My complaint—as always, in a sense—about the Bill is that it misfires. Every time you touch it, it misfires in some way because it has not been properly thought through. It is perhaps trying to do too much across too broad a front, when it is clear that the concern of the Committee is much narrower than trying to bowdlerize Wikipedia articles. That is not the objective of anybody here, but it is what the Bill is tending to do.
I will conclude by saying—I invite my noble friend to comment on this if he wishes; I think he will have to comment on it at some stage—that in reply to an earlier Committee debate, I heard him say somewhat
tentatively that he did not think that Wikipedia would qualify as a category 1 service. I am not an advocate for Wikipedia; I am just a user. But we need to know what the Government’s view is on the question of Wikipedia and services like it. Wikipedia is the only community-led service, I think, of such a scale that it would potentially qualify as category 1 because of its size and reach.
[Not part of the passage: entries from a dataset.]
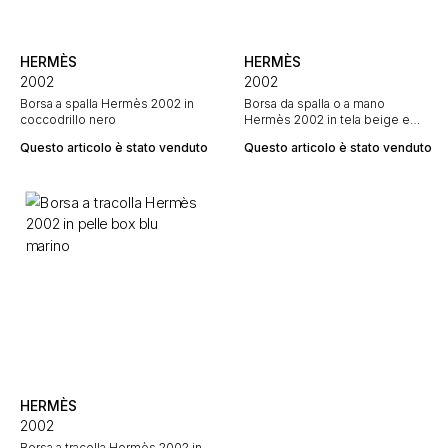
HERMÈS
HERMÈS
2002
2002
Borsa a spalla Hermès 2002 in
Borsa da spalla o a mano
coccodrillo nero
Hermès 2002 in tela beige e
pelle box blu marino
Questo articolo è stato venduto
Questo articolo è stato venduto
HERMÈS
2002
Borsa a tracolla Hermès 2002 in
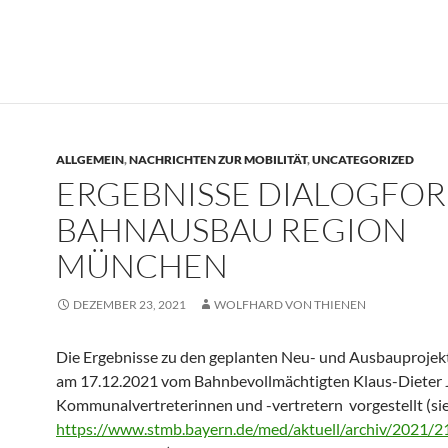
ALLGEMEIN
,
NACHRICHTEN ZUR MOBILITÄT
,
UNCATEGORIZED
ERGEBNISSE DIALOGFO
BAHNAUSBAU REGION
MÜNCHEN
DEZEMBER 23, 2021
WOLFHARD VON THIENEN
Die Ergebnisse zu den geplanten Neu- und Ausbauproje
am 17.12.2021 vom Bahnbevollmächtigten Klaus-Dieter 
Kommunalvertreterinnen und -vertretern vorgestellt (si
https://www.stmb.bayern.de/med/aktuell/archiv/2021/2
If the Minister’s view is that Wikipedia would not qualify as a category 1 service—in which case, my amendments are irrelevant because it would not be caught by this clause—then he needs to say so. More than that, he needs to say on what basis it would not qualify as a category 1 service. Would it be on the face of the Bill? If not, would it be in the directions given by the Secretary of State to the regulator? Would it be a question of the regulator deciding whether it was a category 1 service? Obviously, if you are trying to run an operation such as Wikipedia with a future, you need to know which of those things it is. Do you have legal security against being determined as a category 1 provider or is it merely at the whim—that is not the right word; the decision—of the regulator in circumstances that may legitimately change? The regulator may have a good or bad reason for changing that determination later. You cannot run a business not knowing these things.
I put it to noble Lords that this clause needs very careful thinking through. If it is to apply to community-led services such as Wikipedia, it is an absurdity. If it is not to apply to them because what I think I heard my noble friend say pertains and they are not, in his view, a category 1 service, why are they not a category 1 service? What security do they have in knowing either way? I beg to move.